Winter on the Mersey(108)
She looked at him intently.
‘All those boffins down there, they came from all sorts of backgrounds, had all manner of connections. I happened to mention why I’d ended up in my line of work, you know, not being able to join up for the other services, and why. One of them had a brother who was a doctor based at a big hospital down that way. He got me sent there on a day off, for tests.’ His hand began to shake a little as she held it. ‘He said I’m not as bad as they first thought. My heart will never be normal, but there’s new medicine being developed all the time. Basically, unless I’m really unlucky, it’s actually not very likely I’ll pop my clogs any time soon, after all.’
‘Danny, that’s wonderful.’ Sarah could feel her eyes were brimming with tears. No matter what she said, the fear of suddenly losing Danny at a moment’s notice had been there since she’d first found out about him, almost at the beginning of the war. She knew she’d love him, no matter what – but to have the unexpected gift of a proper future with him, not one curtailed by the threat of illness or untimely death, was more than she had ever hoped for.
‘Well, I think so.’ He grinned widely, the tension broken, and then they were standing and rushing into one another’s arms, kissing as if they were making up for lost time and celebrating the time they now could look forward to together.
A noise from the hallway upstairs startled them and they pulled apart, just as Tommy came sleepily into the room. ‘Hello, Sarah,’ he said, taking her familiar presence for granted. ‘Oh, good, you’ve made toast. Don’t you want all of yours?’ he asked, noticing the pieces they’d left forgotten when the conversation became too important. ‘I’ll have it then.’ He swept the remaining pieces on to one plate and began to munch them eagerly, completely oblivious to the scene he’d just interrupted.
Nancy held the letter and stared at it, unable to fully comprehend its contents. She sank into a chair and read it again. The message was still the same. As the Allies had advanced through France and the might of Germany had crumbled, prisoners of war had been rescued and freed. Some were already in Britain, in reception depots. Private Sidney Kerrigan was one of them, at present in a depot in Amersham near London, but soon to be on his way back home, once he was in better health.
Sid was coming back. It didn’t seem real. Sometimes she struggled to remember what he looked like, it had been so long. She had photos of them on their wedding day, when he had stood there in his suit and made those promises to her, and yet her brothers had found him the evening before, out with Harry Calendar’s sister, so those words were just so much hot air. He must have changed though. She knew she had – she looked different and she’d grown up as well. What would he be like now, having spent so many years in a prison camp? Would he even want to see her? Would he be at death’s door, like the men in some of the pictures that had begun to appear in the papers? The Red Cross had passed along his letters, but they had never given much away, just asking after his mother and Georgie. He’d never been one for letters, even before the war. She had written equally basic ones back to him. Heaven only knew what his mother had said to him in hers.
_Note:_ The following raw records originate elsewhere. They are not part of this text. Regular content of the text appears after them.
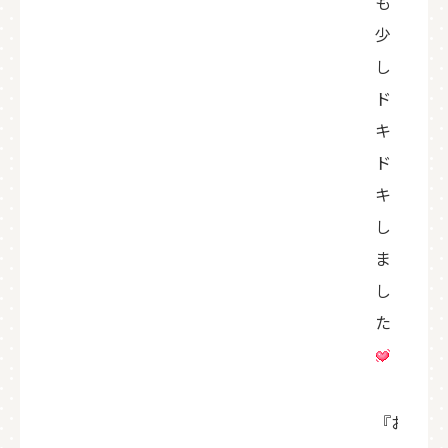
も
少
し
ド
キ
ド
キ
し
ま
し
た
『お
Nancy got up from her seat by the window in the parlour she rented from her detested mother-in-law, and began to pace around the room. Things were coming to a head, there was no doubt. Sid’s arrival home would force the issue one way or the other.
She was pregnant again. Just like before, she’d tried to persuade herself it wasn’t true, but there was no getting away from it. She and Gary had been careful, but apparently not careful enough. It might have been that time at New Year, or more likely just before he had dumped her. Whenever it was, he’d left her with more than a broken heart. She couldn’t bank on having another miscarriage this time. She had to think, and think fast.
There was no Gloria to confess to this time either. Her best friend was entertaining the increasingly victorious troops and establishing herself ever more firmly as a household name. That was all very well, but right at this moment Nancy could have done with her back home. There was nobody else she could tell. Her mother and Rita were very strict on the subject of morals and she suspected that Kitty, Violet and Sarah would be the same. As for any of her WVS colleagues, they were out of the question. She’d just have to deal with this herself.
She couldn’t rely on Mrs Kerrigan for any help, that was for sure. She found it hard to forgive the old woman for blaming her when Georgie was taken. It was beyond belief that the woman’s first inclination was to badmouth Nancy, and only after she’d done that for some while to wonder if she could be of any help finding the little boy. That said it all – she didn’t really love her grandson.
Nancy knew now without a shadow of a doubt that she herself loved Georgie with every fibre of her being, and that love had nothing to do with who his father was. So she reasoned she would probably also love this new baby, despite Gary being a feckless two-timing louse. It wasn’t the baby’s fault that its father had disappeared into the bright blue yonder. Nancy took a deep breath. If it came to it, she’d just have to be mother and father to this child. Before the war, that would have been a terrible prospect. In all honesty, it still was – but not perhaps quite as bad. She wouldn’t be the only one. Plenty of children had lost a father, or a mother, or both parents, to the war in one way or another. She had raised Georgie with no help from Sid and precious little from his mother. Perhaps her own family would come round to the idea of the new baby eventually. If not, she’d have to manage somehow.